* **SUPPLIED DATA**

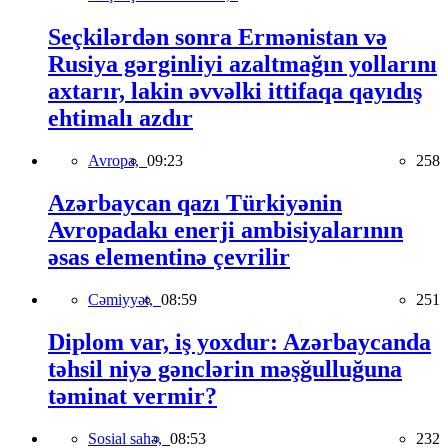
Seçkilərdən sonra Ermənistan və
Rusiya gərginliyi azaltmağın yollarını
axtarır, lakin əvvəlki ittifaqa qayıdış
ehtimalı azdır
Avropa,
09:23
258
Azərbaycan qazı Türkiyənin
Avropadakı enerji ambisiyalarının
əsas elementinə çevrilir
Cəmiyyət,
08:59
251
Diplom var, iş yoxdur: Azərbaycanda
təhsil niyə gənclərin məşğulluğuna
təminat vermir?
Sosial sahə,
08:53
232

* **YOUR ASSIGNMENT**
Reproduce the records in full, exactly as they appear, and show none of the pictures.

* **RESPONSE BOX**
Seçkilərdən sonra Ermənistan və
Rusiya gərginliyi azaltmağın yollarını
axtarır, lakin əvvəlki ittifaqa qayıdış
ehtimalı azdır
Avropa,
09:23
258
Azərbaycan qazı Türkiyənin
Avropadakı enerji ambisiyalarının
əsas elementinə çevrilir
Cəmiyyət,
08:59
251
Diplom var, iş yoxdur: Azərbaycanda
təhsil niyə gənclərin məşğulluğuna
təminat vermir?
Sosial sahə,
08:53
232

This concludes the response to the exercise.